(Dataset records begins)

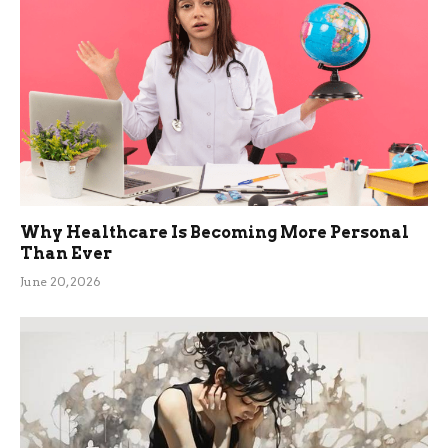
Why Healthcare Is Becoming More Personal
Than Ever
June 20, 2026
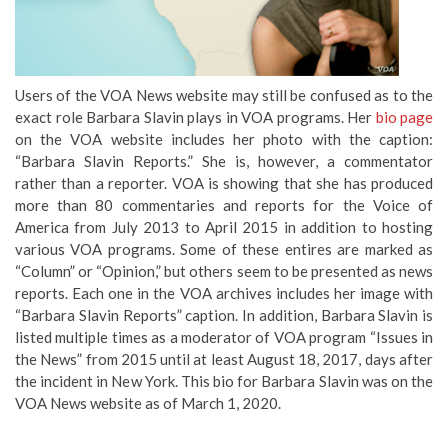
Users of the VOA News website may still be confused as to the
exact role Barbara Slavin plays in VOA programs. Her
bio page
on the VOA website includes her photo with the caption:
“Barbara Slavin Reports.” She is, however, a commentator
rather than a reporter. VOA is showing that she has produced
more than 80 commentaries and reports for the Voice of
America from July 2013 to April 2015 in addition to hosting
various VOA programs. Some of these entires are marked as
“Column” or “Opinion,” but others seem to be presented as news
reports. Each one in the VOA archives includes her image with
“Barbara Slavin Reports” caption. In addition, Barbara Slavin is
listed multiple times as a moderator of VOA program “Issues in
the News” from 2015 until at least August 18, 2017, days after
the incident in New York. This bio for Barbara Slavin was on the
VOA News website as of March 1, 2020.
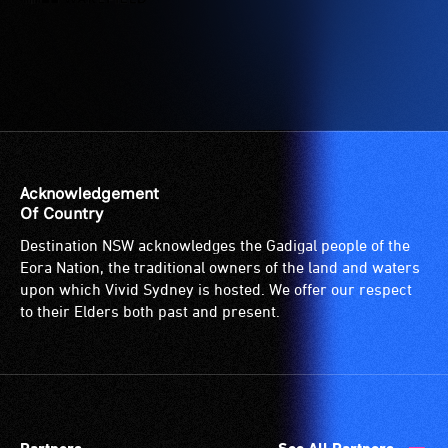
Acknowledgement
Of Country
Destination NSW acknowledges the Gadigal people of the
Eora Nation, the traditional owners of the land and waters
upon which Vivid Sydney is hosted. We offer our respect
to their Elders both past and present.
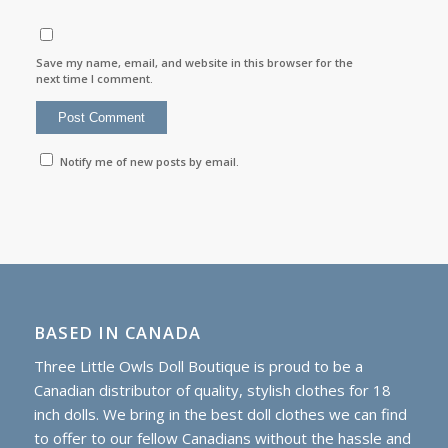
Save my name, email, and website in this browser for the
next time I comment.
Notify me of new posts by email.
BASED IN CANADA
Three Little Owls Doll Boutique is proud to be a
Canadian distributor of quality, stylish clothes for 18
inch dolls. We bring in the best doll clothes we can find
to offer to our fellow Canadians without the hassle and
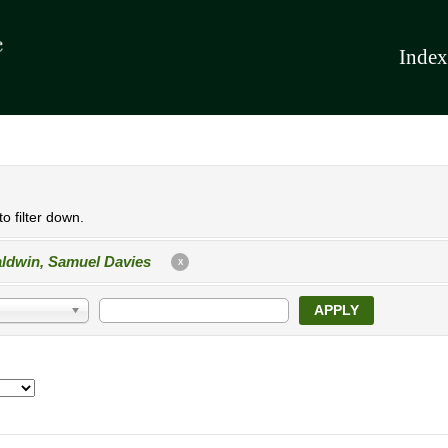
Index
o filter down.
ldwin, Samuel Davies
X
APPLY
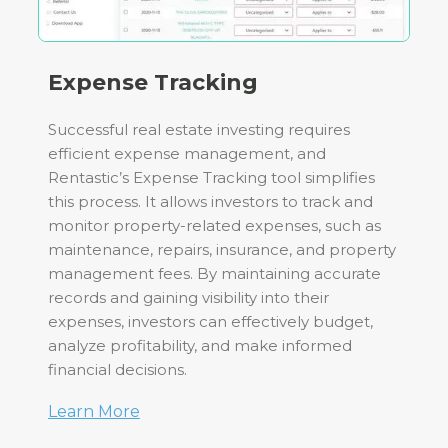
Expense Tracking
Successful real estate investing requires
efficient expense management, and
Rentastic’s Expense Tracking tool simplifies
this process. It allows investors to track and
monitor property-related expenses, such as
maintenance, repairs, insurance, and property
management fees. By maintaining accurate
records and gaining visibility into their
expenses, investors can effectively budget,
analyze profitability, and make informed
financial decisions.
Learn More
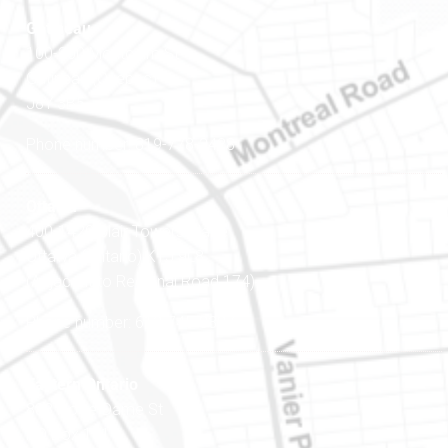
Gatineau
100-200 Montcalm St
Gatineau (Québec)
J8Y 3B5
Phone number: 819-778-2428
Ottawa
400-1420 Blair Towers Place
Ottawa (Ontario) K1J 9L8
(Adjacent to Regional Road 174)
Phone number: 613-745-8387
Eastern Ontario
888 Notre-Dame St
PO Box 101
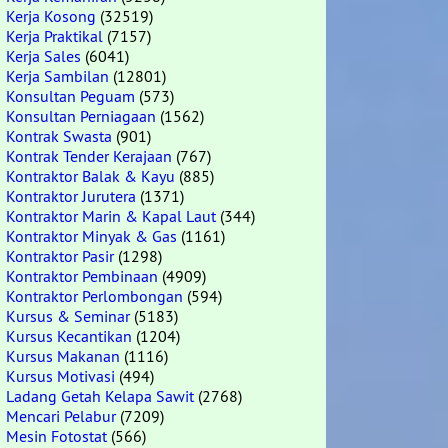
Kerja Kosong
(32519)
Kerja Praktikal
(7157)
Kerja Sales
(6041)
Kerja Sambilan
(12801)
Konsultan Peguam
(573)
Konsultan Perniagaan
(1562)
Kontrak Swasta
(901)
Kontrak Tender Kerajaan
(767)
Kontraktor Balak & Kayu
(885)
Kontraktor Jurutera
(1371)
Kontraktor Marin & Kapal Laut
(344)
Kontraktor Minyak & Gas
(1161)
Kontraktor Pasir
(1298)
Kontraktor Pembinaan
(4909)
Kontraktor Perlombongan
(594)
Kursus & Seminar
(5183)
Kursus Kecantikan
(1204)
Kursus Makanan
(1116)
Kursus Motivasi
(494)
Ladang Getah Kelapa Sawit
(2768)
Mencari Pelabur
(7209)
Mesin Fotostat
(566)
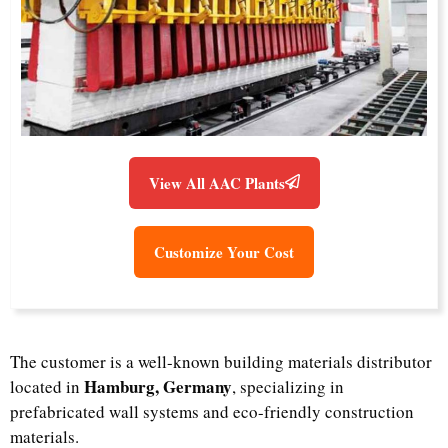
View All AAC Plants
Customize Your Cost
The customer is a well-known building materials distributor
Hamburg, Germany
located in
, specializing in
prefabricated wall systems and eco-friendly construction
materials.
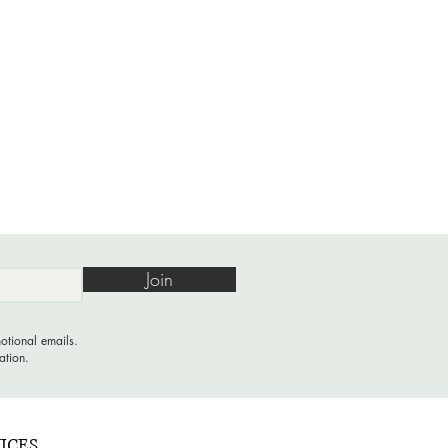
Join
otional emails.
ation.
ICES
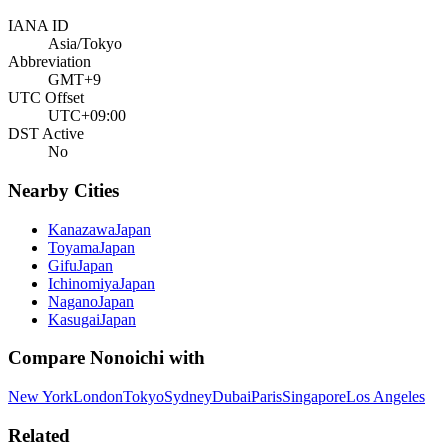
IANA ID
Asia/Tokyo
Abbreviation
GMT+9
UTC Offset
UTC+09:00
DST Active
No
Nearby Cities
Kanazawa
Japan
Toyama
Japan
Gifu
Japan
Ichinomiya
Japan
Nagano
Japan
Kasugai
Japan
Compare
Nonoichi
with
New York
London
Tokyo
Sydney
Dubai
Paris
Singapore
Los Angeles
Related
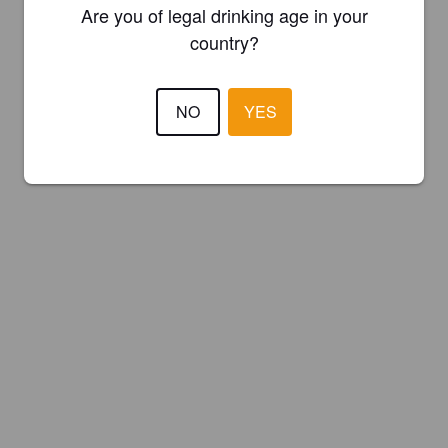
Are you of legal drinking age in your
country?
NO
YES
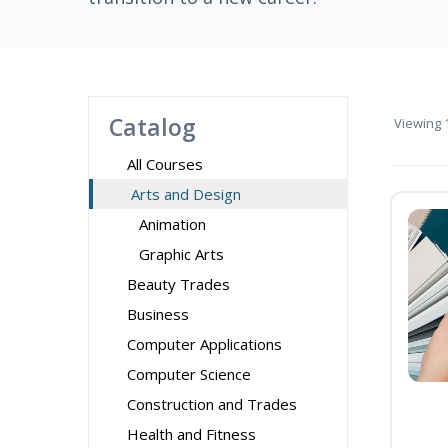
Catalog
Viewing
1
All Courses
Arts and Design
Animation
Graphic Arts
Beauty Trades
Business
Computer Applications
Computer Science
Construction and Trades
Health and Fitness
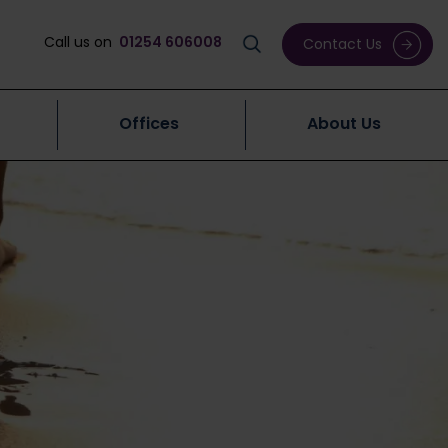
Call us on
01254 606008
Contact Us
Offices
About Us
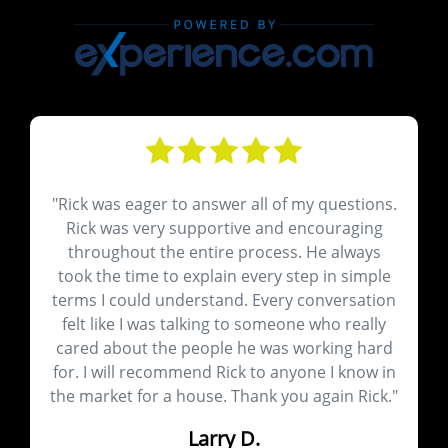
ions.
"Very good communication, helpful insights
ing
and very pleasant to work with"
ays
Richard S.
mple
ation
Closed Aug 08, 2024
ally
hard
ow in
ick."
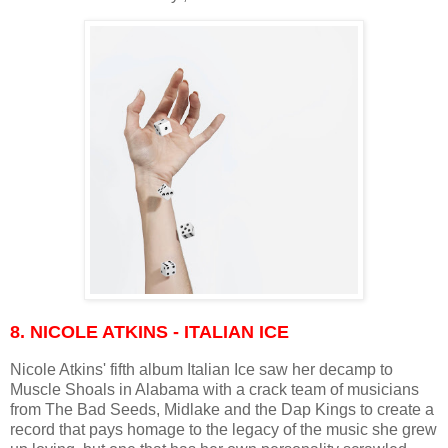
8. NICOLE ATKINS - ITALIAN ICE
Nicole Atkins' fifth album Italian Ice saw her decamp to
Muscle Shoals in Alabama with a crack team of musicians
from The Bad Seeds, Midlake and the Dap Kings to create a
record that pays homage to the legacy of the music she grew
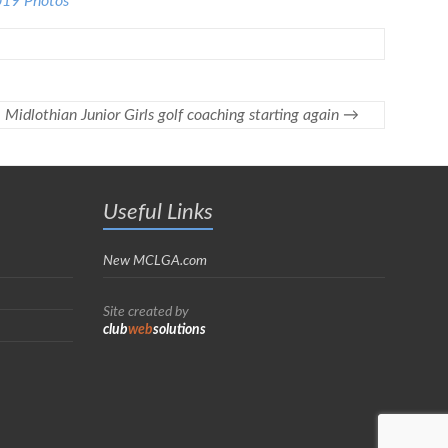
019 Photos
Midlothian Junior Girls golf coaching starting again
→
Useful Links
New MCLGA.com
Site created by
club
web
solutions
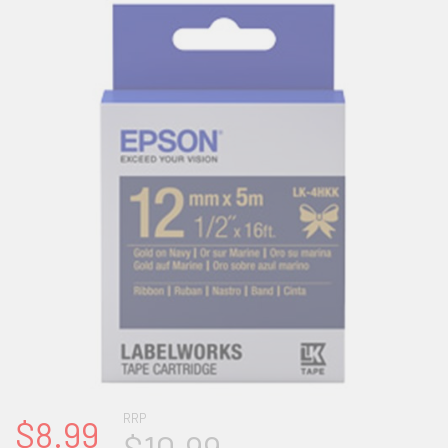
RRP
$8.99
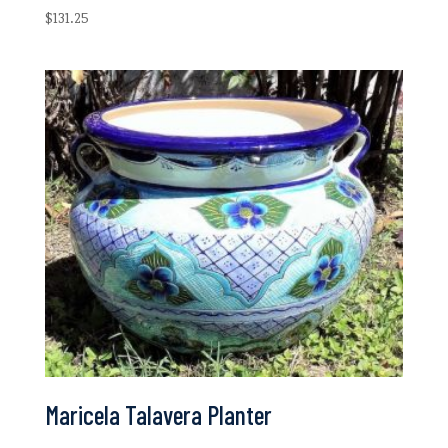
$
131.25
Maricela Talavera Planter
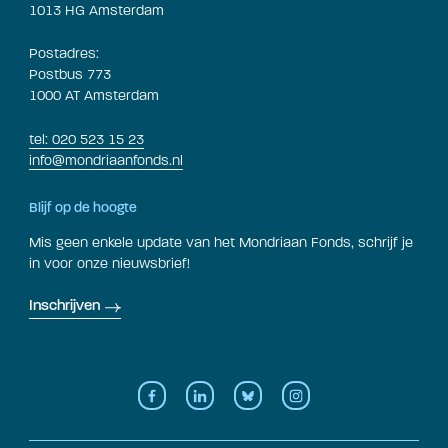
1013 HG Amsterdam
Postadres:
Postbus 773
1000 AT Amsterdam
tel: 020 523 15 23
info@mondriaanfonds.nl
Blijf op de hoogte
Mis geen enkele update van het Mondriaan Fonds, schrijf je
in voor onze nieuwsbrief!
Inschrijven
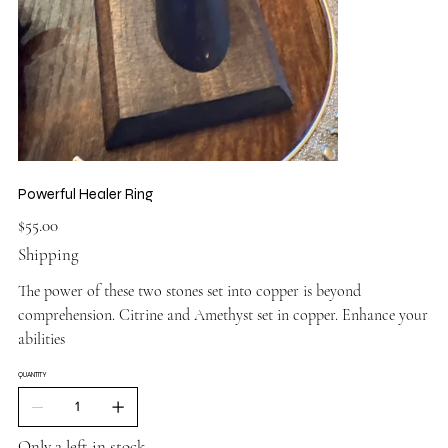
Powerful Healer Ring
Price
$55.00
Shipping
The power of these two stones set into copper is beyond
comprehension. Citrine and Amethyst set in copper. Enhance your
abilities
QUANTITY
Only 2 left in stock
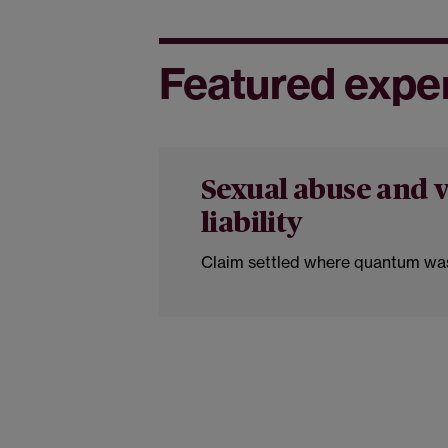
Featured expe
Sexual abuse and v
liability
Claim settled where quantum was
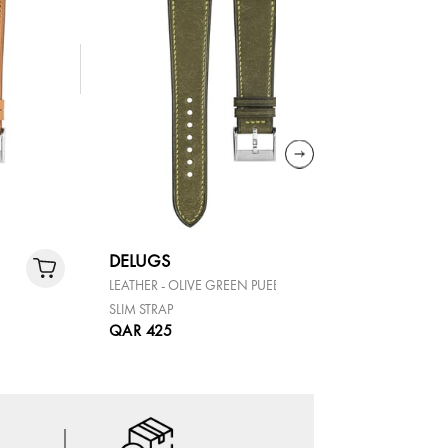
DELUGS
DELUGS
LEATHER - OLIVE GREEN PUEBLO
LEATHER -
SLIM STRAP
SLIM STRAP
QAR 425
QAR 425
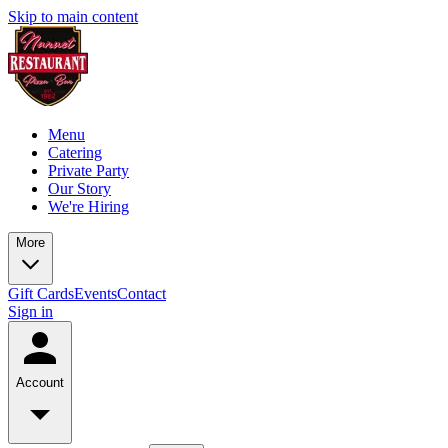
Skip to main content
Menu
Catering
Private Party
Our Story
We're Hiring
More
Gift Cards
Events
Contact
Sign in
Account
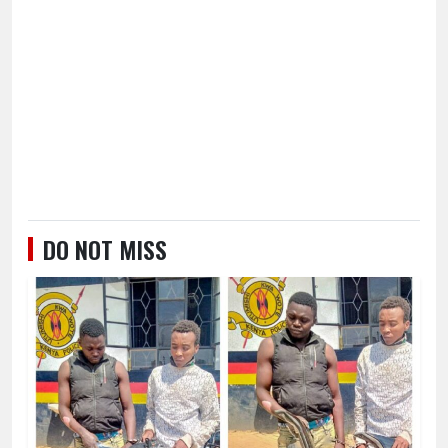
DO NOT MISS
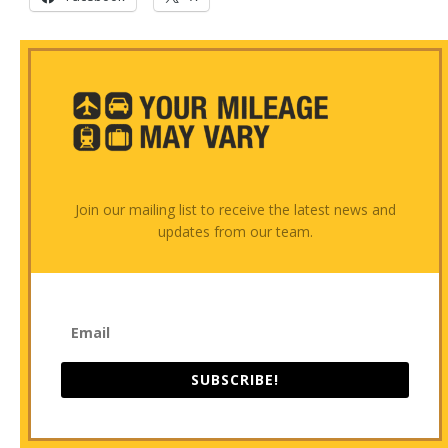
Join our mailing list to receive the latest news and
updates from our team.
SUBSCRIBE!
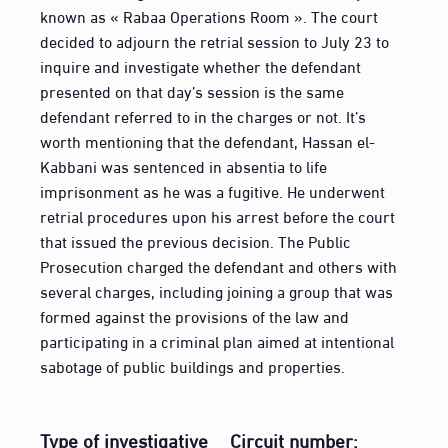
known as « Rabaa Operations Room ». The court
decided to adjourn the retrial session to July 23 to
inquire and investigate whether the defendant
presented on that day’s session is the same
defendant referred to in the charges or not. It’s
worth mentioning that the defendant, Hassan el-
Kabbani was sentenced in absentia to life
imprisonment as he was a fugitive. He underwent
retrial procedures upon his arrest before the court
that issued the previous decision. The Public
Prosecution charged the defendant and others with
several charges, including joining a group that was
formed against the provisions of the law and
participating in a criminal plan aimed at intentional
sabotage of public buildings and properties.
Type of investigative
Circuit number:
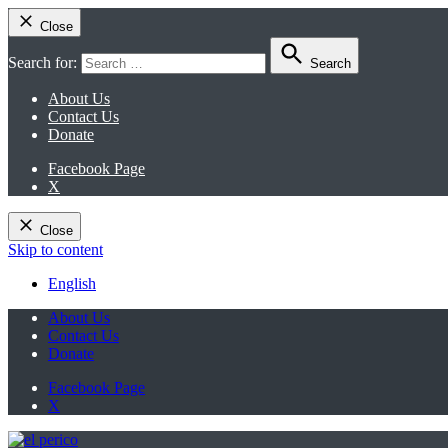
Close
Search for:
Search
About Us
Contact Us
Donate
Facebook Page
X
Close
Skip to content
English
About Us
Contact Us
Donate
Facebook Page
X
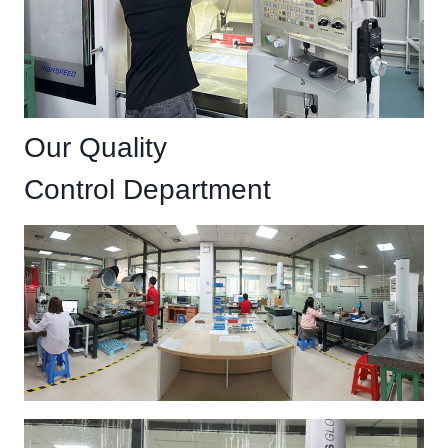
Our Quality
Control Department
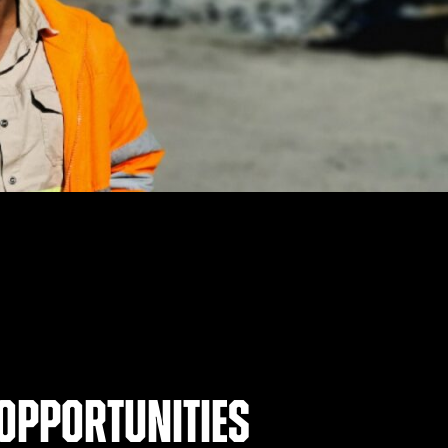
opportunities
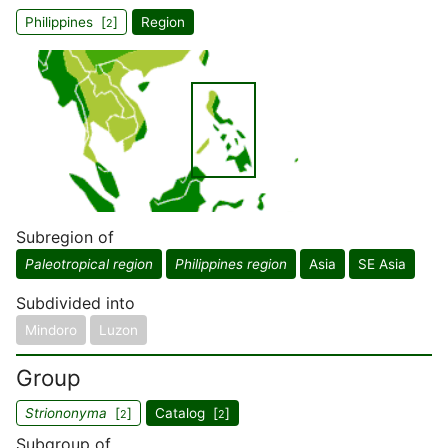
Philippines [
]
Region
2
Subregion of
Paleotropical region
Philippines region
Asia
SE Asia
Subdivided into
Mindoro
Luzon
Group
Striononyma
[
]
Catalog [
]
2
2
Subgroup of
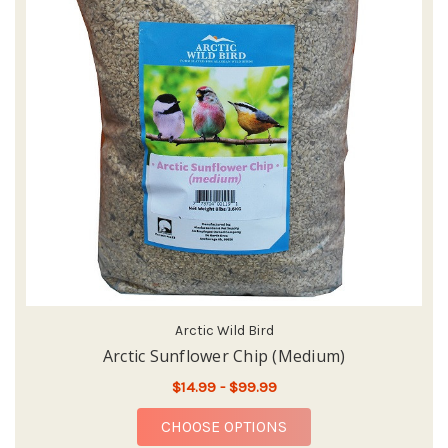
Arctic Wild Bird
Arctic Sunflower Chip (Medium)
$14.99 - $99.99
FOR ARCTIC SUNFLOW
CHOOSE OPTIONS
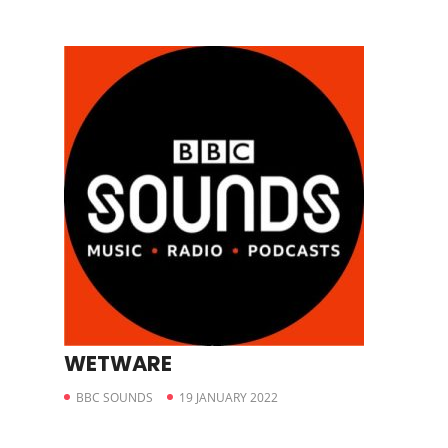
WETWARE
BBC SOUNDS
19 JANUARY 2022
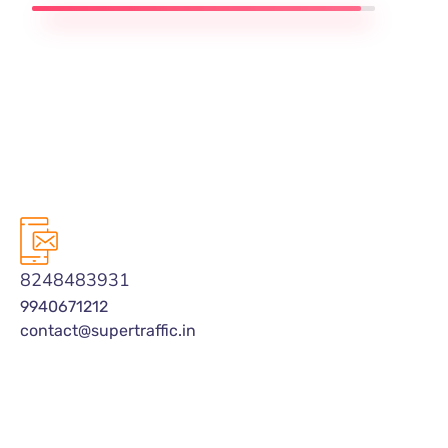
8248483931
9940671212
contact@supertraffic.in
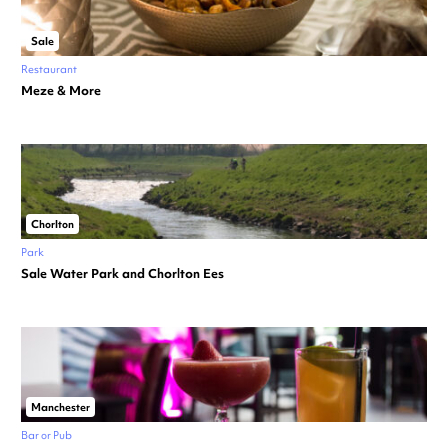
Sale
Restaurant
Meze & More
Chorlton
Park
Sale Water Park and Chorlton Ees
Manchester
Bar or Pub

(Dataset records ends)

What you need to do
Omitting all pictures, retype exactly the lines from the line containing "defendant referred to" down to the last line above, both ends included.

Answer for the task
defendant referred to in the charges or not. It’s
worth mentioning that the defendant, Hassan el-
Kabbani was sentenced in absentia to life
imprisonment as he was a fugitive. He underwent
retrial procedures upon his arrest before the court
that issued the previous decision. The Public
Prosecution charged the defendant and others with
several charges, including joining a group that was
formed against the provisions of the law and
participating in a criminal plan aimed at intentional
sabotage of public buildings and properties.
Type of investigative
Circuit number:
Close
Search for:
Search
About Us
Contact Us
Donate
Facebook Page
X
Close
Skip to content
English
About Us
Contact Us
Donate
Facebook Page
X
Our Quality
Control Department
opportunities
Philippines [
]
Region
2
Subregion of
Paleotropical region
Philippines region
Asia
SE Asia
Subdivided into
Mindoro
Luzon
Group
Striononyma
[
]
Catalog [
]
2
2
Subgroup of
Arctic Wild Bird
Arctic Sunflower Chip (Medium)
$14.99 - $99.99
FOR ARCTIC SUNFLOW
CHOOSE OPTIONS
WETWARE
BBC SOUNDS
19 JANUARY 2022
8248483931
9940671212
contact@supertraffic.in
Sale
Restaurant
Meze & More
Chorlton
Park
Sale Water Park and Chorlton Ees
Manchester
Bar or Pub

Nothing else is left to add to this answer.